I follow her down the hallway. We pass two bedrooms and the hallway turns. In front of us is a larger bedroom and to the right is the bathroom.
Olivia prevents me from entering the bathroom by placing her cold hand on my arm. My heart stutters as if shocked by electricity. She’s not dead. Nope, not dead. Very, very much alive.
“We’re going to my bedroom,” she says in a voice you don’t argue with. She flips on a light and I’m surprised by the pink-and-blue pastels on her comforter and curtains.
“I like your room.” I’m drawn to the door leading out of her room to the porch.
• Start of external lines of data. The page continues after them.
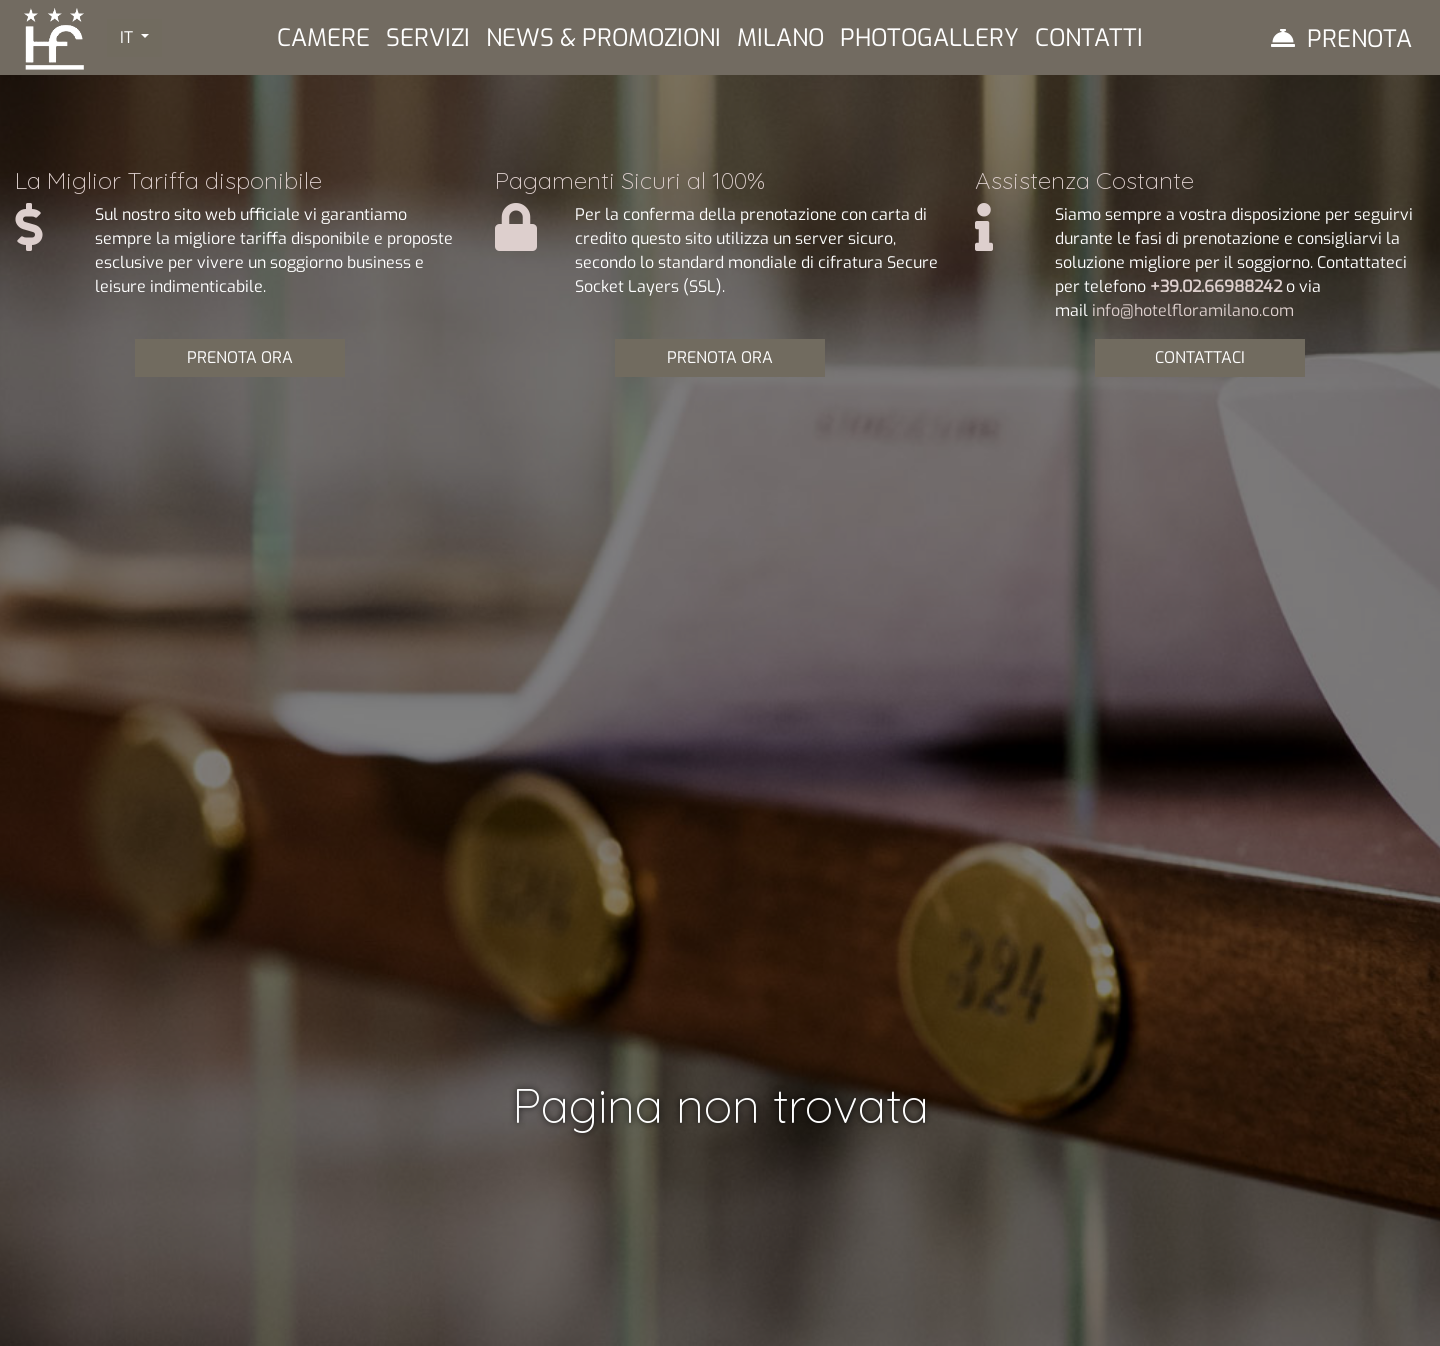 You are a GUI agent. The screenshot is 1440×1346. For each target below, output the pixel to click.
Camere (323, 38)
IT (128, 37)
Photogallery (929, 38)
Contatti (1089, 38)
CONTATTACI (1200, 357)
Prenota (1359, 39)
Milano (780, 38)
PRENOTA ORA (240, 357)
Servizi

I could bolt and possibly escape from this madness.
“Did you expect skulls and crossbones?” She opens a jewelry box on her dresser. “A gun arsenal and torture chamber?”
Well...yes. “No.”
“You’re a bad liar, Emily, and I’m going to need you to get better at it, but I have faith that will happen. You are, by blood, a McKinley.”
A wave of defiance tightens my muscles. “I’m a Jennings.”
“Thanks to a paper trail and a judge’s signature, but you are one of us. You always have been.” Olivia riffles through stacks of photos she took out of the jewelry box then offers one to me.
No. There’s no freaking way that picture is real. Dizziness overtakes my mind as I lose myself in a haze. I’m asleep and this is a dream.
“Take it,” she demands.
Can’t make me. I shake my head and step back.
“Olivia?” Cyrus calls from the living room. “Are you okay?”
“Yes,” Olivia raises her voice to answer while refusing to break eye contact with me. She lowers her tone again. “I promised Eli and your mother that I would take this to the grave. The way I see it, I already have one foot in, so what difference does it make.”
My gaze drifts to the picture trembling in her hand and I wince. The pink elephant in the chubby hands of the baby in the photo is more than familiar. He’s cherished and adored and has seen me through some of my scariest moments. His name is James and, at home, in Florida, he’s propped on my dresser looking a lot more worn and a lot less pink and lot more loved.